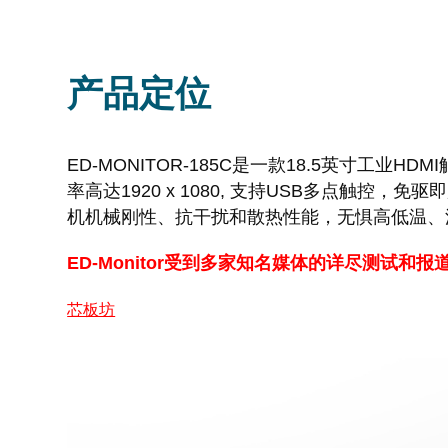
产品定位
ED-MONITOR-185C是一款18.5英寸
率高达1920 x 1080, 支持USB多点触控
机机械刚性、抗干扰和散热性能，无惧高低温、
ED-Monitor受到多家知名媒体的详尽测试和
芯板坊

★ ★ ★ ★ ★ ★ ★

◆ Work required
Set the listing down in full and exactly. Pictures within it should not appear in the copy.

◆ Response to this exercise
产品定位
ED-MONITOR-185C是一款18.5英寸
率高达1920 x 1080, 支持USB多点触控
机机械刚性、抗干扰和散热性能，无惧高低温、
ED-Monitor受到多家知名媒体的详尽测试和
芯板坊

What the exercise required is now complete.